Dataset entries
==============================

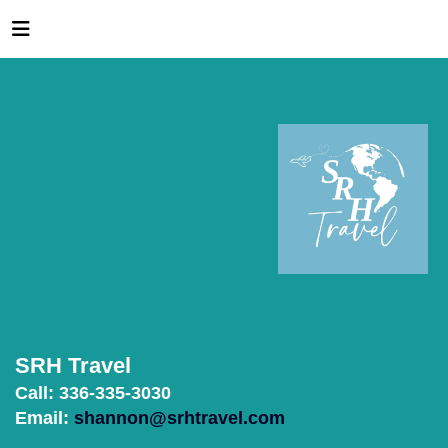
SRH Travel
Call: 336-335-3030
Email:
shannon@srhtravel.com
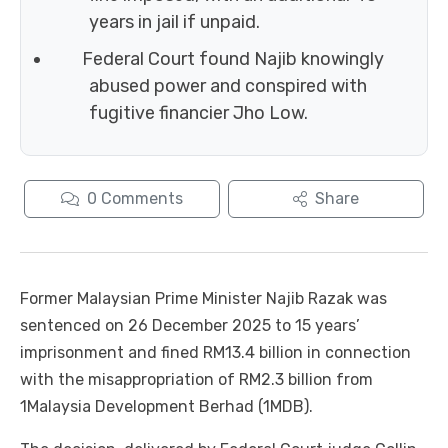
years in jail if unpaid.
Federal Court found Najib knowingly
abused power and conspired with
fugitive financier Jho Low.
0
Comments
Share
Former Malaysian Prime Minister Najib Razak was
sentenced on 26 December 2025 to 15 years’
imprisonment and fined RM13.4 billion in connection
with the misappropriation of RM2.3 billion from
1Malaysia Development Berhad (1MDB).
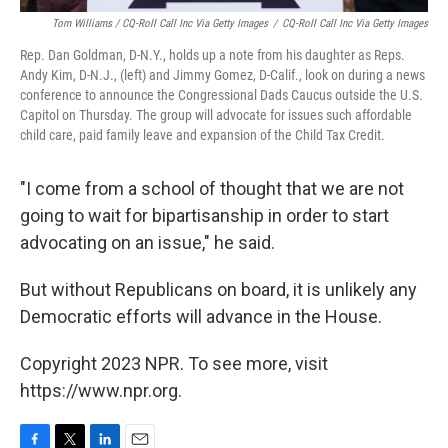
Tom Williams / CQ-Roll Call Inc Via Getty Images
/
CQ-Roll Call Inc Via Getty Images
Rep. Dan Goldman, D-N.Y., holds up a note from his daughter as Reps.
Andy Kim, D-N.J., (left) and Jimmy Gomez, D-Calif., look on during a news
conference to announce the Congressional Dads Caucus outside the U.S.
Capitol on Thursday. The group will advocate for issues such affordable
child care, paid family leave and expansion of the Child Tax Credit.
"I come from a school of thought that we are not
going to wait for bipartisanship in order to start
advocating on an issue," he said.
But without Republicans on board, it is unlikely any
Democratic efforts will advance in the House.
Copyright 2023 NPR. To see more, visit
https://www.npr.org.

==============================

What the task requires: After locating the line with "advocating on an" in the records above, please set down that line and all later ones exactly, and no other line.

Completed exercise:
advocating on an issue," he said.
But without Republicans on board, it is unlikely any
Democratic efforts will advance in the House.
Copyright 2023 NPR. To see more, visit
https://www.npr.org.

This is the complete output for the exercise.